The Reserve Bank of India’s fourth increase in repo rates in five months will affect the equated monthly installments (EMI). It will increase the interest rates for individual lenders and will drastically affect loan demands. The situation would prove to be severe as the people can not figure out any endpoint in the current cycle of a rate increase.
Recently, the Reserve Bank of India has declared another 50 basis points increase in its benchmark repo rate. The change is likely to be implemented by the banks and affect the borrowings of the banks to individual borrowers.
As a result, the rate hike will result in the home, car, and loans for personal utilization to be much more expensive than they used to be. An increase in one basis point is 0.01 percent.
Home Loans constitute a large part of the EMIs in an individual’s loan basket. It has increased significantly to 140 basis points this fiscal year, and predictions have been made that the repo rates will experience a hike of 50 basis points after the declaration made by the RBI.
A borrower who has lent 1 crore INR from a bank in the bank paying an EMI of 75,739 INR at 6.70 percent per annum has to pay 84267 INR at 8.10 percent per annum after the recent hike in the repo rates by 8.60 percent.
The country has experienced the fastest increase in repo rates throughout the recent decade. The Indin rates now closely match the global rates, and it has been predicted that the central banks, including the US Federal Reserve, are likely to increase the rates further. With this, the RBI will follow the same trajectory.
Managing director of Financial Marketplace of MyMoney Mantra, Raj Khosla, has said that the increase in the interest rates will result in higher oil prices and a rising dollar, and the real threat of stagflation will revolve around India. The same situation was experienced by the Indians in the 1970s.
Consumers are thoroughly facing the impact of inflation as the prices of essential commodities have increased by 15 to 20 percent. The rate of inflation has been showing an upward trajectory. It indicates that the supply chain pressure will peak globally, and inflation pressure seems to have surrounded India.
RBI has increased its benchmark interest rates in May, June, August, and September this year. Bankers have commented that the rates have become firmer on the upward path. The regulators have come up with the discussion and will lead the banks to revise their interest rates.
Although, the bankers have highlighted the fact that the current rate increase has resulted in an extremely easy liquidity situation that was artificially low after the pandemic.
The interest rates peaked at 6.5 percent in 2019 during the covid-19 pandemic. The significant increase in the repo rates is not higher than the benchmark that was achieved during the year.

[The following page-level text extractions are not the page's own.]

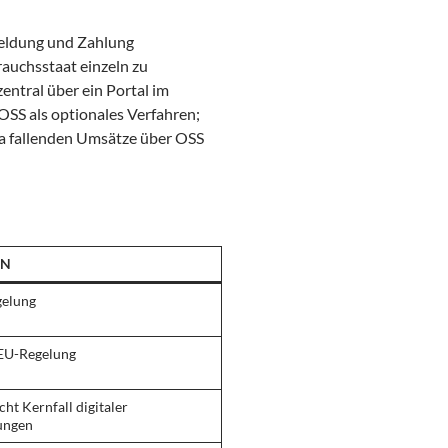
 Meldung und Zahlung
auchsstaat einzeln zu
ntral über ein Portal im
OSS als optionales Verfahren;
ma fallenden Umsätze über OSS
EN
elung
EU-Regelung
icht Kernfall digitaler
tungen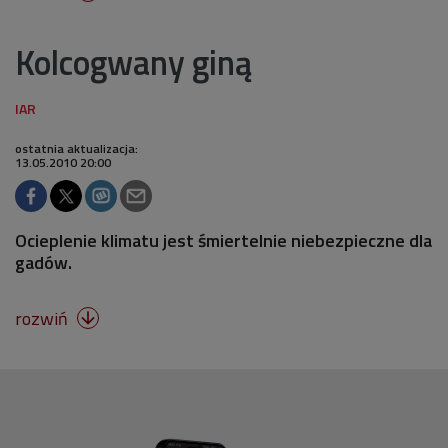
Kolcogwany giną
ostatnia aktualizacja:
13.05.2010 20:00
Ocieplenie klimatu jest śmiertelnie niebezpieczne dla
gadów.
rozwiń
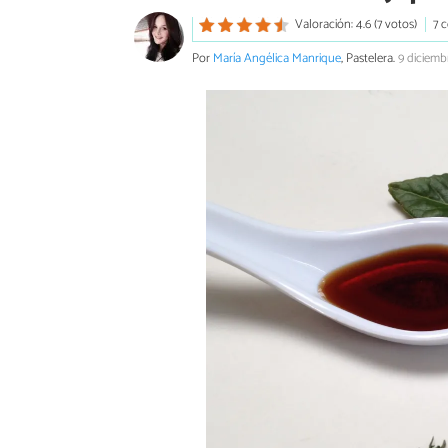
Valoración: 4.6 (7 votos)
7 
Por
María Angélica Manrique
, Pastelera.
9 diciemb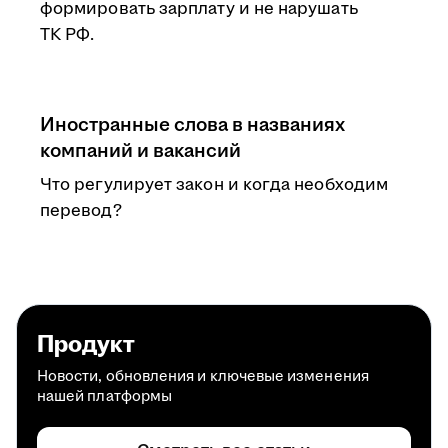
формировать зарплату и не нарушать
ТК РФ.
Иностранные слова в названиях
компаний и вакансий
Что регулирует закон и когда необходим
перевод?
Продукт
Новости, обновления и ключевые изменения
нашей платформы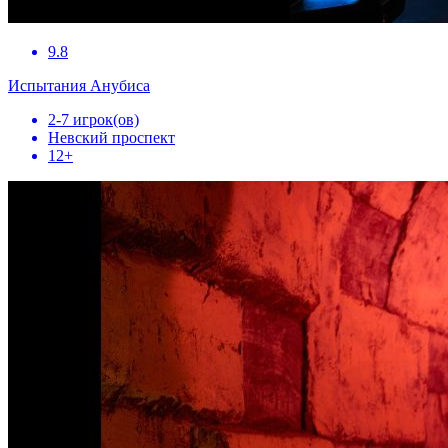
9.8
Испытания Анубиса
2-7 игрок(ов)
Невский проспект
12+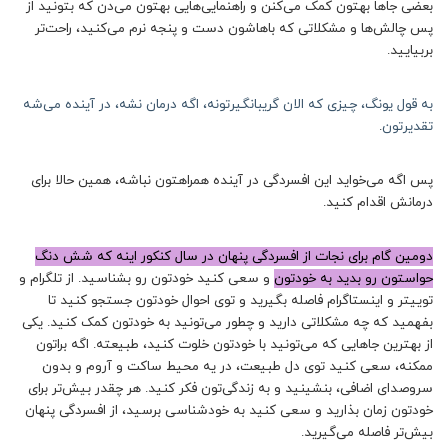
بعضی جاها بهتون کمک می‌کنن و راهنمایی‌هایی بهتون می‌دن که بتونید از
پس چالش‌ها و مشکلاتی که باهاشون دست‌ و‌ پنجه نرم می‌کنید، راحت‌تر
بربیایید.
به قول یونگ، چیزی که الان گریبانگیرتونه، اگه درمان نشه، در آینده می‌شه
تقدیرتون
.
پس اگه می‌خواید این افسردگی در آینده همراهتون نباشه، همین حالا برای
درمانش اقدام کنید.
دومین گام برای نجات از افسردگی پنهان در سال کنکور اینه که شش دنگ
حواستون رو بدید به خودتون
و سعی کنید خودتون رو بشناسید. از تلگرام و
توییتر و اینستاگرام فاصله بگیرید و توی احوال خودتون جستجو کنید تا
بفهمید که چه مشکلاتی دارید و چطور می‌تونید به خودتون کمک کنید. یکی
از بهترین جاهایی که می‌تونید با خودتون خلوت کنید، طبیعته. اگه براتون
ممکنه، سعی کنید توی دل طبیعت، در یه محیط ساکت و آروم و بدون
سروصدای اضافی، بنشینید و به زندگی‌تون فکر کنید. هر چقدر بیش‌‌تر برای
خودتون زمان بذارید و سعی کنید به خودشناسی برسید، از افسردگی پنهان
بیش‌تر فاصله می‌گیرید.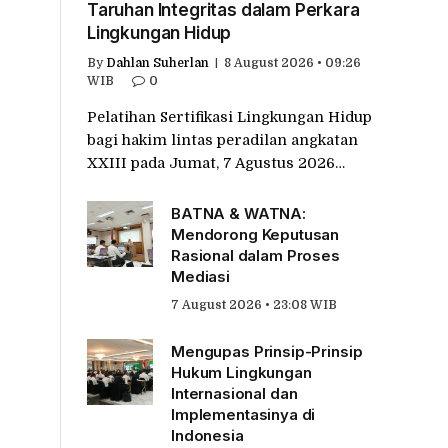
Taruhan Integritas dalam Perkara
Lingkungan Hidup
By
Dahlan Suherlan
8 August 2026 • 09:26
WIB
0
Pelatihan Sertifikasi Lingkungan Hidup
bagi hakim lintas peradilan angkatan
XXIII pada Jumat, 7 Agustus 2026…
BATNA & WATNA:
Mendorong Keputusan
Rasional dalam Proses
Mediasi
7 August 2026 • 23:08 WIB
Mengupas Prinsip-Prinsip
Hukum Lingkungan
Internasional dan
Implementasinya di
Indonesia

The bank has already managed to keep the interest rates low at 4 percent.
To understand the severity of the situation, let us look at the following question:
How will the increase in repo rates affect the economy?
The most important is the repurchase rate employing which the central banks lend money to the borrowers for a short period. The loans are provided in exchange for government security like bonds and treasury bills.
A hike in the repo rate results in a surge in the interest rates to be paid by the commercial banks on loans from the RBI. The hit is experienced by the consumers in two ways:
Firstly, the commercial banks would increase the interest rates to be paid by the commercial banks to the RBI. It would result in the banks’ loan-taking capacity as the loans become burdensome.
As a result of which, the customers receive a higher return on keeping their funds in the bank, and it reduces the money liquidity.
With the constant supply, the prices are likely to cool down.
Second, the bank hikes the interest rates making the loans dearer for the customers. As a result, they take fewer loans and cut down on their luxury assets. The fall in liquidity will bring down the inflation levels.
But what about the customers who have borrowed from the bank? The effect of the hike in repo rates would be challenging for the economy.